A Festa da Coca ocorre no Dia de Corpo de Deus, feriado móvel, o qual ocorre sempre, qualquer que seja o ano, em dia de lua em Quarto Minguante. Logo, uma semana antes, altura a que se reporta o início da investigação, estaríamos em noite de Lua Cheia, que iluminava as noites minhotas, enquanto o magnifico Sol iluminava os dias.

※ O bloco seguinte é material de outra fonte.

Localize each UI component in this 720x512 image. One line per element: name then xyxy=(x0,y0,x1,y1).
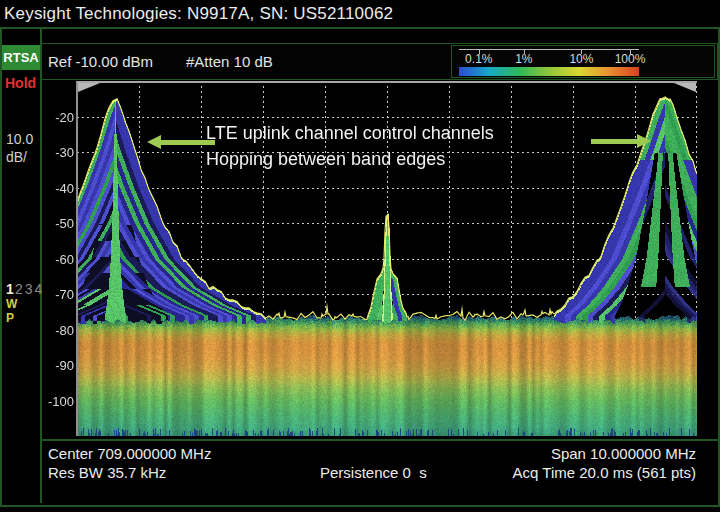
amplitude-axis-line xyxy=(76,81,78,436)
y-axis-tick-label: -20 xyxy=(55,110,74,125)
sweep-state-indicator: Hold xyxy=(5,75,36,91)
density-gradient-bar xyxy=(459,67,639,76)
trace-state-flag-w: W xyxy=(6,297,17,311)
legend-tick-label: 10% xyxy=(569,52,593,66)
ref-level-marker-left xyxy=(78,83,100,92)
legend-tick-label: 100% xyxy=(615,52,646,66)
attenuation-readout: #Atten 10 dB xyxy=(186,53,273,70)
sidebar-divider xyxy=(40,27,42,503)
y-axis-tick-label: -100 xyxy=(48,394,74,409)
y-axis-tick-label: -40 xyxy=(55,181,74,196)
annotation-line-1: LTE uplink channel control channels xyxy=(206,120,494,146)
mode-indicator-rtsa: RTSA xyxy=(2,45,40,70)
annotation-line-2: Hopping between band edges xyxy=(206,146,494,172)
y-axis-tick-label: -90 xyxy=(55,358,74,373)
res-bw-readout: Res BW 35.7 kHz xyxy=(48,464,166,481)
legend-tick-label: 0.1% xyxy=(465,52,492,66)
trace-number-active: 1 xyxy=(6,281,14,297)
span-readout: Span 10.000000 MHz xyxy=(551,445,696,462)
plot-annotation: LTE uplink channel control channels Hopp… xyxy=(206,120,494,172)
y-axis-tick-label: -70 xyxy=(55,287,74,302)
window-title: Keysight Technologies: N9917A, SN: US521… xyxy=(4,4,393,24)
footer-divider xyxy=(41,439,718,441)
density-color-legend: 0.1%1%10%100% xyxy=(451,45,715,78)
trace-numbers-inactive: 234 xyxy=(15,281,44,297)
right-arrow-icon xyxy=(591,134,651,148)
trace-state-flag-p: P xyxy=(6,311,14,325)
legend-tick-label: 1% xyxy=(515,52,532,66)
left-arrow-icon xyxy=(147,135,215,149)
y-axis-tick-label: -30 xyxy=(55,145,74,160)
mode-label: RTSA xyxy=(3,50,38,65)
y-axis-tick-label: -50 xyxy=(55,216,74,231)
scale-per-div-value: 10.0 xyxy=(6,131,33,147)
scale-per-div-unit: dB/ xyxy=(6,149,27,165)
center-frequency-readout: Center 709.000000 MHz xyxy=(48,445,211,462)
y-axis-tick-label: -80 xyxy=(55,323,74,338)
persistence-readout: Persistence 0 s xyxy=(320,464,427,481)
ref-level-readout: Ref -10.00 dBm xyxy=(48,53,153,70)
ref-level-line xyxy=(77,81,697,83)
ref-level-marker-right xyxy=(674,83,696,92)
y-axis-tick-label: -60 xyxy=(55,252,74,267)
instrument-screen: Keysight Technologies: N9917A, SN: US521… xyxy=(0,0,720,512)
legend-ruler-line xyxy=(459,49,639,50)
acq-time-readout: Acq Time 20.0 ms (561 pts) xyxy=(513,464,696,481)
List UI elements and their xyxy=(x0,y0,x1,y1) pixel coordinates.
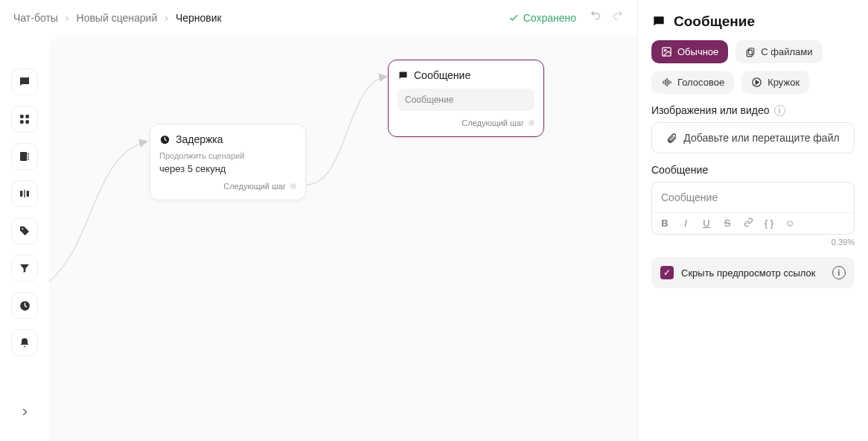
svg-rect-5 xyxy=(28,153,29,155)
breadcrumb: Чат-боты › Новый сценарий › Черновик xyxy=(13,12,222,24)
sidebar-item-apps[interactable] xyxy=(11,106,38,133)
svg-rect-21 xyxy=(668,80,669,84)
tab-voice-label: Голосовое xyxy=(677,77,724,88)
strike-button[interactable]: S xyxy=(721,218,734,229)
message-input[interactable]: Сообщение xyxy=(652,183,854,212)
svg-rect-1 xyxy=(25,115,29,118)
message-icon xyxy=(398,70,409,81)
saved-label: Сохранено xyxy=(523,12,576,24)
variable-button[interactable]: { } xyxy=(762,218,776,229)
tab-circle[interactable]: Кружок xyxy=(741,71,809,94)
panel-title: Сообщение xyxy=(651,13,855,30)
italic-button[interactable]: I xyxy=(679,218,692,229)
tab-normal-label: Обычное xyxy=(677,46,718,57)
editor-toolbar: B I U S { } ☺ xyxy=(652,212,854,234)
breadcrumb-sep: › xyxy=(165,12,168,24)
node-message-next: Следующий шаг xyxy=(398,118,534,127)
image-icon xyxy=(661,46,672,57)
sidebar-item-filter[interactable] xyxy=(11,255,38,282)
message-label: Сообщение xyxy=(651,164,855,176)
sidebar-item-notify[interactable] xyxy=(11,329,38,356)
sidebar-item-timer[interactable] xyxy=(11,292,38,319)
canvas[interactable]: Задержка Продолжить сценарий через 5 сек… xyxy=(49,36,637,441)
apps-icon xyxy=(19,113,31,125)
sidebar-expand xyxy=(0,401,49,423)
bold-button[interactable]: B xyxy=(658,218,671,229)
upload-text: Добавьте или перетащите файл xyxy=(683,132,839,144)
attachment-icon xyxy=(666,133,677,144)
redo-button[interactable] xyxy=(612,10,624,25)
svg-rect-9 xyxy=(24,190,25,198)
sidebar-expand-button[interactable] xyxy=(13,401,36,423)
svg-point-11 xyxy=(22,228,23,229)
chevron-right-icon xyxy=(19,407,30,417)
undo-button[interactable] xyxy=(590,10,601,25)
editor-char-indicator: 0.39% xyxy=(651,238,855,247)
tab-normal[interactable]: Обычное xyxy=(651,40,728,63)
bell-icon xyxy=(19,337,31,349)
svg-rect-22 xyxy=(671,81,671,83)
panel-title-text: Сообщение xyxy=(674,13,755,30)
emoji-button[interactable]: ☺ xyxy=(783,218,797,229)
topbar-right: Сохранено xyxy=(508,10,624,25)
node-output-handle[interactable] xyxy=(290,183,296,189)
svg-rect-18 xyxy=(663,81,664,84)
filter-icon xyxy=(19,262,31,274)
message-type-tabs: Обычное С файлами Голосовое Кружок xyxy=(651,40,855,94)
svg-rect-7 xyxy=(28,159,29,160)
clock-icon xyxy=(159,134,170,145)
align-icon xyxy=(19,188,31,200)
help-icon[interactable]: i xyxy=(832,266,846,279)
sidebar-item-align[interactable] xyxy=(11,180,38,207)
next-step-label: Следующий шаг xyxy=(223,182,286,191)
sidebar-left xyxy=(0,0,49,441)
hide-preview-label: Скрыть предпросмотр ссылок xyxy=(681,267,825,279)
svg-rect-10 xyxy=(27,191,29,197)
tab-voice[interactable]: Голосовое xyxy=(651,71,734,94)
svg-rect-6 xyxy=(28,156,29,157)
hide-preview-row[interactable]: ✓ Скрыть предпросмотр ссылок i xyxy=(651,257,855,288)
tab-circle-label: Кружок xyxy=(768,77,800,88)
hide-preview-checkbox[interactable]: ✓ xyxy=(660,266,674,279)
underline-button[interactable]: U xyxy=(700,218,713,229)
svg-rect-20 xyxy=(667,78,668,86)
svg-rect-8 xyxy=(20,191,22,197)
tab-with-files[interactable]: С файлами xyxy=(735,40,822,63)
svg-rect-2 xyxy=(20,120,24,124)
undo-redo xyxy=(590,10,624,25)
message-section: Сообщение Сообщение B I U S { } ☺ 0.39% xyxy=(651,164,855,247)
node-message[interactable]: Сообщение Сообщение Следующий шаг xyxy=(388,60,544,137)
sidebar-item-tag[interactable] xyxy=(11,218,38,244)
message-icon xyxy=(18,75,31,89)
breadcrumb-chatbots[interactable]: Чат-боты xyxy=(13,12,58,24)
redo-icon xyxy=(612,10,624,22)
contact-icon xyxy=(19,150,31,162)
file-icon xyxy=(745,47,756,57)
svg-rect-17 xyxy=(747,50,753,57)
node-output-handle[interactable] xyxy=(529,120,534,126)
svg-point-15 xyxy=(664,49,666,51)
node-message-preview: Сообщение xyxy=(398,89,534,111)
svg-rect-4 xyxy=(20,152,27,161)
circle-play-icon xyxy=(751,77,762,88)
node-message-title: Сообщение xyxy=(414,69,470,81)
node-delay[interactable]: Задержка Продолжить сценарий через 5 сек… xyxy=(150,124,306,200)
tab-files-label: С файлами xyxy=(761,46,812,57)
sidebar-item-contacts[interactable] xyxy=(11,143,38,170)
node-delay-next: Следующий шаг xyxy=(159,182,296,191)
topbar: Чат-боты › Новый сценарий › Черновик Сох… xyxy=(0,0,637,36)
info-icon[interactable]: i xyxy=(774,105,785,116)
sidebar-item-message[interactable] xyxy=(11,69,38,95)
upload-area[interactable]: Добавьте или перетащите файл xyxy=(651,122,855,153)
link-icon xyxy=(744,218,753,227)
breadcrumb-scenario[interactable]: Новый сценарий xyxy=(77,12,158,24)
link-button[interactable] xyxy=(741,218,755,229)
node-delay-detail: через 5 секунд xyxy=(159,163,296,174)
connectors xyxy=(49,36,637,441)
node-message-header: Сообщение xyxy=(398,69,534,81)
check-icon xyxy=(508,13,519,23)
next-step-label: Следующий шаг xyxy=(462,118,524,127)
tag-icon xyxy=(19,225,31,237)
voice-icon xyxy=(661,77,672,88)
message-editor: Сообщение B I U S { } ☺ xyxy=(651,182,855,235)
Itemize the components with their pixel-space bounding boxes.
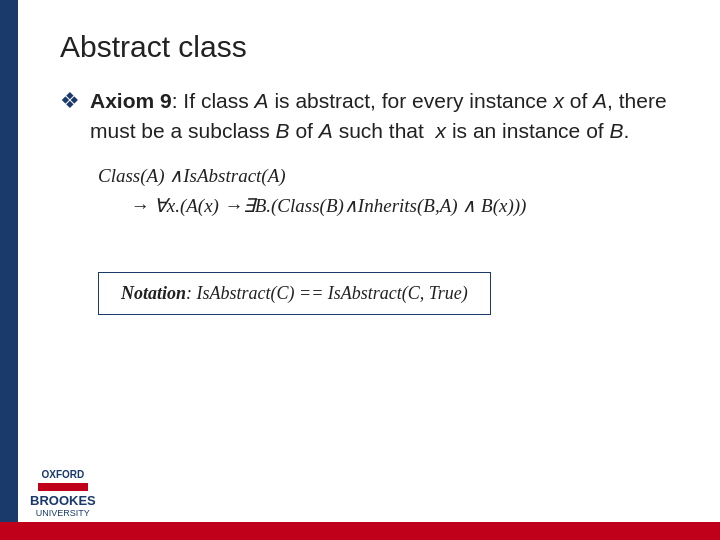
left-accent-bar <box>0 0 18 540</box>
main-content: ❖ Axiom 9: If class A is abstract, for e… <box>60 86 670 315</box>
logo-university-text: UNIVERSITY <box>36 508 90 518</box>
bullet-diamond: ❖ <box>60 88 80 114</box>
axiom-text: Axiom 9: If class A is abstract, for eve… <box>90 86 670 147</box>
logic-block: Class(A) ∧IsAbstract(A) → ∀x.(A(x) →∃B.(… <box>98 161 670 222</box>
logo-brookes-text: BROOKES <box>30 493 96 508</box>
notation-text: : IsAbstract(C) == IsAbstract(C, True) <box>186 283 468 303</box>
logic-line-2: → ∀x.(A(x) →∃B.(Class(B)∧Inherits(B,A) ∧… <box>130 191 670 221</box>
axiom-label: Axiom 9 <box>90 89 172 112</box>
logic-line-1: Class(A) ∧IsAbstract(A) <box>98 161 670 191</box>
logo-area: OXFORD BROOKES UNIVERSITY <box>30 469 96 518</box>
axiom-block: ❖ Axiom 9: If class A is abstract, for e… <box>60 86 670 147</box>
logo-red-stripe <box>38 483 88 491</box>
logo-container: OXFORD BROOKES UNIVERSITY <box>30 469 96 518</box>
slide: Abstract class ❖ Axiom 9: If class A is … <box>0 0 720 540</box>
bottom-accent-bar <box>0 522 720 540</box>
logo-oxford-text: OXFORD <box>41 469 84 481</box>
slide-title: Abstract class <box>60 30 670 64</box>
notation-label: Notation <box>121 283 186 303</box>
notation-box: Notation: IsAbstract(C) == IsAbstract(C,… <box>98 272 491 315</box>
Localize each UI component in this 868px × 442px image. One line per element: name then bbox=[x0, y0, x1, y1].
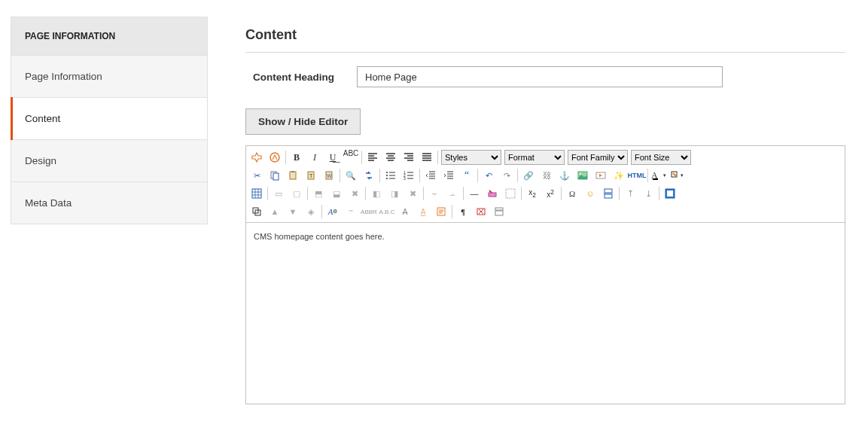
delete-row-icon[interactable]: ✖ bbox=[346, 185, 363, 202]
cleanup-icon[interactable]: ✨ bbox=[611, 167, 627, 184]
sidebar-item-label: Page Information bbox=[25, 71, 102, 82]
outdent-icon[interactable] bbox=[422, 167, 439, 184]
svg-rect-3 bbox=[290, 172, 296, 179]
main-content: Content Content Heading Show / Hide Edit… bbox=[245, 17, 857, 404]
align-right-icon[interactable] bbox=[400, 149, 417, 166]
visual-aid-icon[interactable] bbox=[502, 185, 519, 202]
insert-col-before-icon[interactable]: ◧ bbox=[368, 185, 385, 202]
table-icon[interactable] bbox=[248, 185, 265, 202]
paste-text-icon[interactable]: T bbox=[303, 167, 319, 184]
insert-row-after-icon[interactable]: ⬓ bbox=[328, 185, 345, 202]
link-icon[interactable]: 🔗 bbox=[520, 167, 537, 184]
numbered-list-icon[interactable]: 123 bbox=[400, 167, 417, 184]
replace-icon[interactable] bbox=[361, 167, 377, 184]
image-icon[interactable] bbox=[574, 167, 591, 184]
unlink-icon[interactable]: ⛓ bbox=[538, 167, 555, 184]
insert-row-before-icon[interactable]: ⬒ bbox=[310, 185, 327, 202]
row-props-icon[interactable]: ▭ bbox=[270, 185, 287, 202]
format-select[interactable]: Format bbox=[504, 150, 565, 165]
anchor-icon[interactable]: ⚓ bbox=[556, 167, 573, 184]
redo-icon[interactable]: ↷ bbox=[498, 167, 515, 184]
subscript-icon[interactable]: x2 bbox=[524, 185, 541, 202]
content-heading-label: Content Heading bbox=[245, 72, 357, 83]
svg-text:T: T bbox=[309, 173, 313, 178]
content-heading-input[interactable] bbox=[357, 66, 723, 87]
blockquote-icon[interactable]: “ bbox=[458, 167, 475, 184]
layer-icon[interactable] bbox=[248, 203, 265, 220]
editor-body[interactable]: CMS homepage content goes here. bbox=[246, 223, 845, 404]
cell-props-icon[interactable]: ▢ bbox=[288, 185, 305, 202]
merge-cells-icon[interactable]: ⫠ bbox=[444, 185, 461, 202]
backcolor-icon[interactable]: ▾ bbox=[669, 167, 685, 184]
sidebar-item-page-information[interactable]: Page Information bbox=[11, 56, 208, 98]
svg-rect-21 bbox=[506, 189, 515, 198]
backward-icon[interactable]: ▼ bbox=[285, 203, 301, 220]
pagebreak-icon[interactable] bbox=[600, 185, 617, 202]
font-family-select[interactable]: Font Family bbox=[568, 150, 628, 165]
forecolor-icon[interactable]: A▾ bbox=[650, 167, 667, 184]
cite-icon[interactable]: “” bbox=[343, 203, 359, 220]
svg-point-16 bbox=[580, 173, 581, 175]
copy-icon[interactable] bbox=[266, 167, 283, 184]
svg-rect-20 bbox=[489, 193, 496, 197]
insert-space-before-icon[interactable]: ⤒ bbox=[622, 185, 638, 202]
svg-point-11 bbox=[386, 178, 388, 179]
svg-text:W: W bbox=[327, 173, 332, 178]
html-icon[interactable]: HTML bbox=[629, 167, 645, 184]
svg-rect-22 bbox=[605, 189, 612, 193]
cut-icon[interactable]: ✂ bbox=[248, 167, 265, 184]
remove-format-icon[interactable] bbox=[484, 185, 501, 202]
font-size-select[interactable]: Font Size bbox=[631, 150, 691, 165]
insert-space-after-icon[interactable]: ⤓ bbox=[640, 185, 656, 202]
absolute-icon[interactable]: ◈ bbox=[303, 203, 319, 220]
hr-icon[interactable]: — bbox=[466, 185, 483, 202]
sidebar-header: PAGE INFORMATION bbox=[11, 17, 208, 56]
styles-select[interactable]: Styles bbox=[441, 150, 501, 165]
charmap-icon[interactable]: Ω bbox=[564, 185, 580, 202]
wysiwyg-editor: B I U ABC— Styles Format bbox=[245, 145, 845, 404]
sidebar-item-label: Content bbox=[25, 113, 60, 124]
superscript-icon[interactable]: x2 bbox=[542, 185, 559, 202]
variable-icon[interactable] bbox=[266, 149, 283, 166]
italic-icon[interactable]: I bbox=[306, 149, 323, 166]
show-hide-editor-button[interactable]: Show / Hide Editor bbox=[245, 108, 361, 135]
emoticon-icon[interactable]: ☺ bbox=[582, 185, 598, 202]
svg-rect-2 bbox=[273, 173, 279, 180]
template-icon[interactable] bbox=[491, 203, 507, 220]
paste-icon[interactable] bbox=[285, 167, 301, 184]
delete-col-icon[interactable]: ✖ bbox=[404, 185, 421, 202]
sidebar-item-label: Meta Data bbox=[25, 197, 72, 209]
bullet-list-icon[interactable] bbox=[382, 167, 399, 184]
align-justify-icon[interactable] bbox=[419, 149, 435, 166]
styleprops-icon[interactable]: A⚙ bbox=[324, 203, 341, 220]
align-left-icon[interactable] bbox=[364, 149, 381, 166]
sidebar-item-design[interactable]: Design bbox=[11, 140, 208, 182]
find-icon[interactable]: 🔍 bbox=[343, 167, 359, 184]
attribs-icon[interactable] bbox=[433, 203, 449, 220]
svg-rect-23 bbox=[605, 194, 612, 198]
split-cells-icon[interactable]: ⫟ bbox=[426, 185, 443, 202]
align-center-icon[interactable] bbox=[382, 149, 399, 166]
svg-rect-30 bbox=[495, 208, 503, 210]
bold-icon[interactable]: B bbox=[288, 149, 305, 166]
del-icon[interactable]: A bbox=[397, 203, 413, 220]
visualchars-icon[interactable]: ¶ bbox=[455, 203, 471, 220]
forward-icon[interactable]: ▲ bbox=[266, 203, 283, 220]
nonbreaking-icon[interactable] bbox=[473, 203, 489, 220]
indent-icon[interactable] bbox=[440, 167, 457, 184]
abbr-icon[interactable]: ABBR bbox=[361, 203, 377, 220]
undo-icon[interactable]: ↶ bbox=[480, 167, 497, 184]
paste-word-icon[interactable]: W bbox=[321, 167, 337, 184]
svg-rect-19 bbox=[252, 189, 261, 198]
sidebar: PAGE INFORMATION Page Information Conten… bbox=[11, 17, 208, 404]
sidebar-item-content[interactable]: Content bbox=[11, 98, 208, 140]
fullscreen-icon[interactable] bbox=[662, 185, 678, 202]
strikethrough-icon[interactable]: ABC— bbox=[343, 149, 359, 166]
content-heading-row: Content Heading bbox=[245, 66, 845, 87]
acronym-icon[interactable]: A.B.C bbox=[379, 203, 395, 220]
ins-icon[interactable]: A bbox=[415, 203, 431, 220]
sidebar-item-meta-data[interactable]: Meta Data bbox=[11, 182, 208, 224]
insert-col-after-icon[interactable]: ◨ bbox=[386, 185, 403, 202]
media-icon[interactable] bbox=[592, 167, 609, 184]
widget-icon[interactable] bbox=[248, 149, 265, 166]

Deve ser afastada a hipótese de Carlos ter sujado os sapatos ao regar os canteiros, na eventualidade de ter sido ele a executar essa tarefa (não havendo nada que o comprove), pois nesse caso não colocaria o par de sapatos sujo ao lado dos outros pares. Também deve ser considerado suspeito o facto de Bernardo se ter dirigido ao escritório, estando as luzes todas apagadas, quando a opção mais natural seria bater primeiro nas portas dos quartos. Se Bernardo tivesse assassinado Alberto, parece-nos que esperaria pela manhã para o corpo ser descoberto e, eventualmente, procuraria deixar indícios que apontassem para suicídio. Porém, aconteceu precisamente o contrário.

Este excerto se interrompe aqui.